Теперь спишь и не боишься обморозиться. Хватаешься за орудийный замок без опаски обжечь пальцы о люто выстывший металл.
Даже в землянке дышится совсем по-иному. Запахи трав, нагретой весенним теплом земли, пробудившегося леса проникли и под накаты, перебивая тяжелый дух пропотевших портянок, оружейного масла и махорки.
А какое блаженство сбросить засаленную гимнастерку, грубую нательную рубаху с завязками, как у детской распашонки, и лежать, зажмурившись, под весенним солнцем!
Это сладкое чувство написано на худенькой остроносой физиономии гвардии ефрейтора Петра Мочалова.
Я помню ефрейтора, нет, еще рядового Мочалова по зимним боям на Калининском фронте. В день, когда Бурда вызволил из окружения остатки наших частей, в память мне запал и этот ничем не примечательный эпизод. По лесу, сгорбившись под непомерной ношей, пошатываясь, брел маленький солдат, тащивший на себе дюжего сержанта. Голова сержанта безжизненно опустилась на ушанку солдата, руки болтались едва не до земли. Солдат натужно и часто дышал, лицо его было красным и, несмотря на мороз, потным.
Балыков помог ему дотащить сержанта до эвакопункта, развернутого на стыке дороги с просекой. И тут выяснилось, что солдат вовсе не из окруженцев, как мы подумали вначале.
Просто он увидел, как при выходе ранило сержанта, подполз к нему и потащил.
Я записал фамилию солдата с намерением поговорить с Бабаджаняном относительно награждения. Но, грешный человек, в сутолоке запамятовал. Позже, подписывая приказ о награждении, увидел фамилию рядового Мочалова, против которой стояло: «Орден Отечественной войны II степени». Захотелось самому вручить эту награду Мочалову, но оказалось, что он выбыл из части по ранению и находился в госпитале неподалеку.
До палаты, в которой лежал Мочалов, я добрался уже поздно вечером. Замполит госпиталя разбудил ничего не понимавшего бойца. Тот со сна недоуменно тер слипавшиеся глаза, а когда наконец сообразил, что к чему, строго сел на койке и, повернувшись лицом ко мне, торжественно произнес:
— Рядовой Мочалов прибыл для получения правительственной награды.
— Прибыл-то в госпиталь.
Он беззаботно, совершенно по-ребячьи рассмеялся. И все складки худенькой физиономии пришли в движение.
Мне понравился этот молодой солдат. Я подсел к нему, и, так как в госпитале слабее чувствуется дистанция, отделяющая бойца от генерала, он легко разговорился, рассказал обычную повесть тех лет.
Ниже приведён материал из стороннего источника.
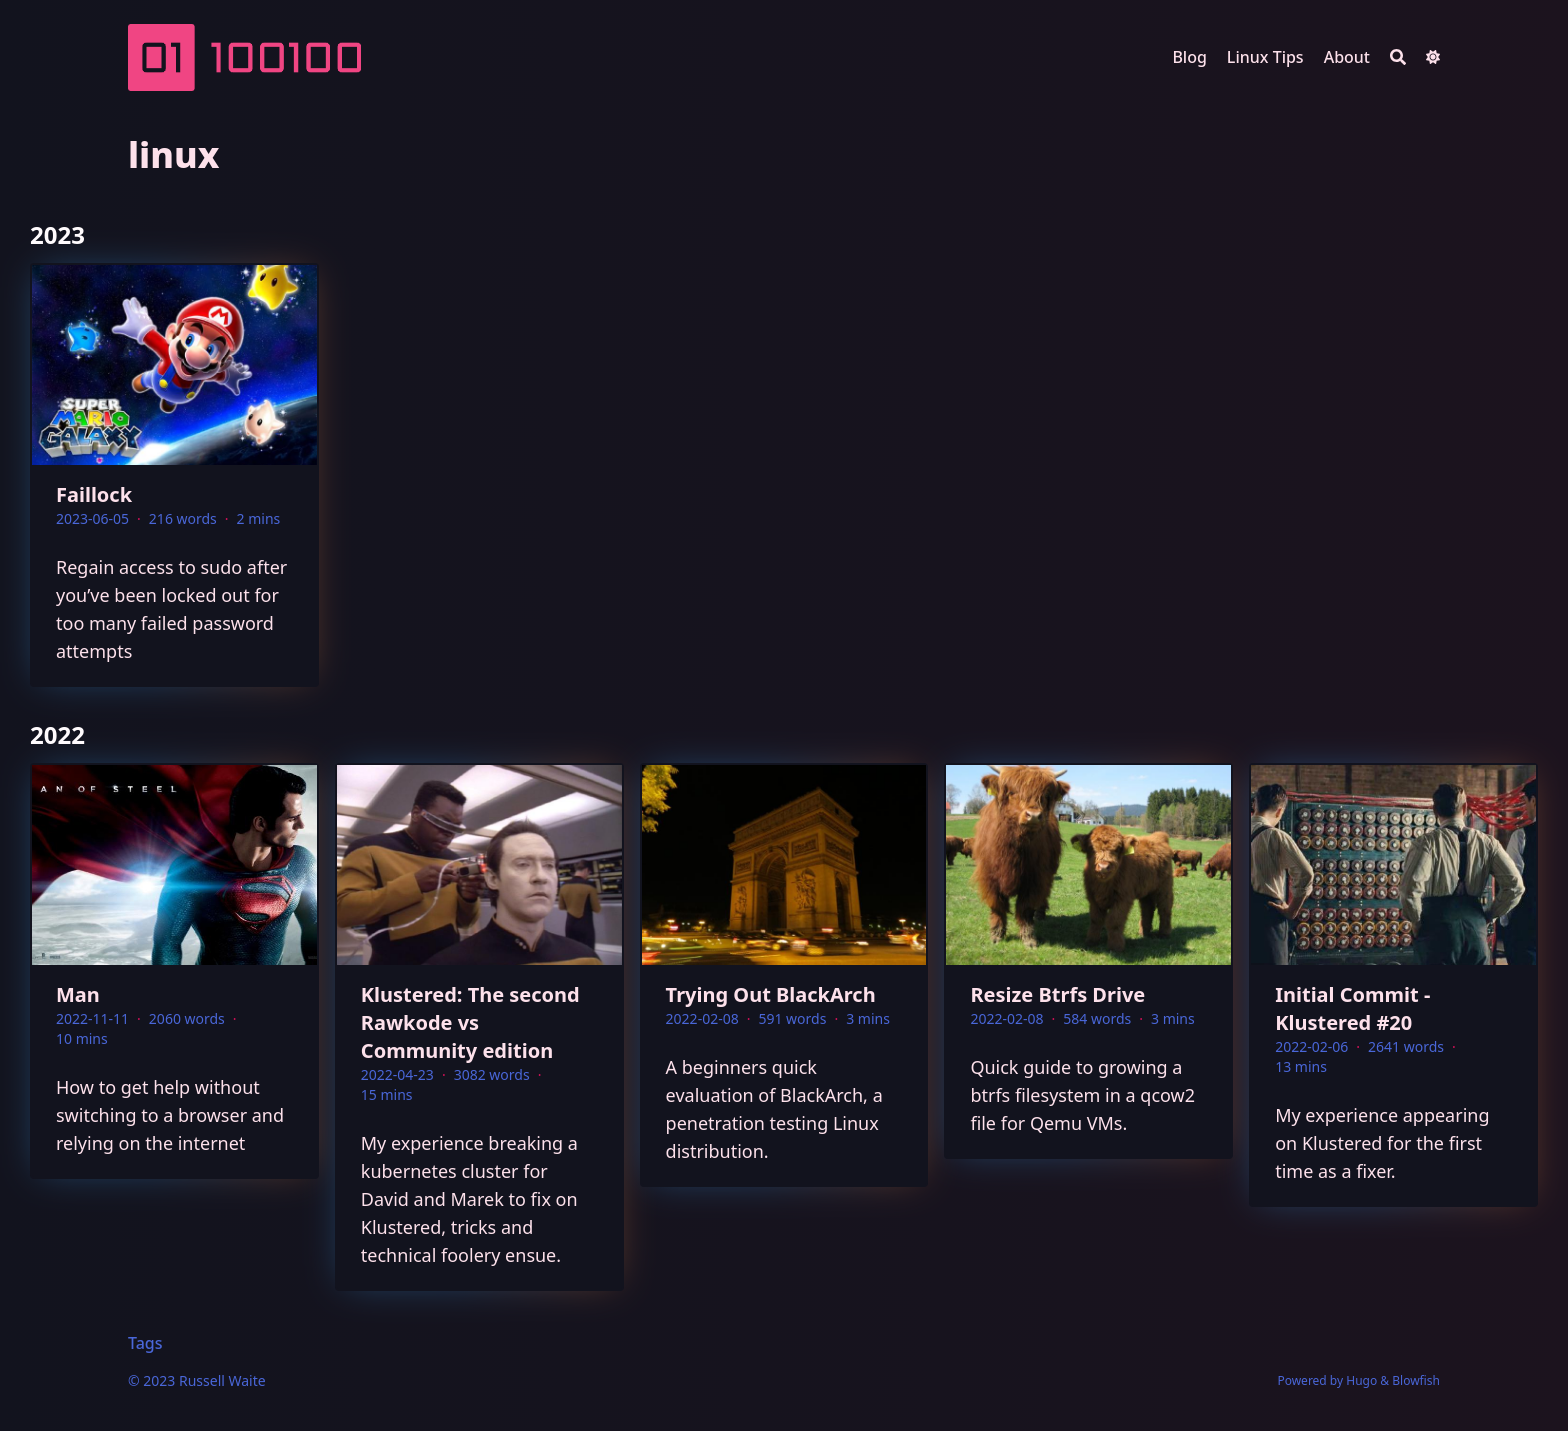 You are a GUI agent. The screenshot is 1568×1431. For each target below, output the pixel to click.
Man (78, 994)
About (1347, 57)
Необычна была лишь профессия отца — вапанцуй. Мочалов произнес это слово многозначительно, даже таинственно и объяснил: искатель женьшеня.
В маленьком дальневосточном городке Бикин в сорок первом году Петя закончил десятилетку. Хотел поступить в кораблестроительный институт, но началась война, и он пошел добровольцем в армию. Нынешнее ранение — четвертое.
Я встречался со многими почти мальчишками, становившимися за полгода фронтовой жизни исправными солдатами. Почти не помню таких, которые мечтали бы прежде о военной карьере. За оружие они взялись по необходимости, хотя и с энтузиазмом. Этот энтузиазм, предполагавший быстрый и шумный триумф, с течением времени улетучивался, зато постепенно приходило умение достойно делать свое солдатское дело.
Таким обычно легко давалась техника. Они чувствовали ее, умели любить танк, пушку, автомат. Втянувшись в походную жизнь, относились к ней как к чему-то само собой разумеющемуся — надо так надо. Они расставались с юношескими иллюзиями, но не с юношеским тщеславием. И было так естественно, что Петя Мочалов тут же прикрутил свой первый орден к застиранной госпитальной рубашке.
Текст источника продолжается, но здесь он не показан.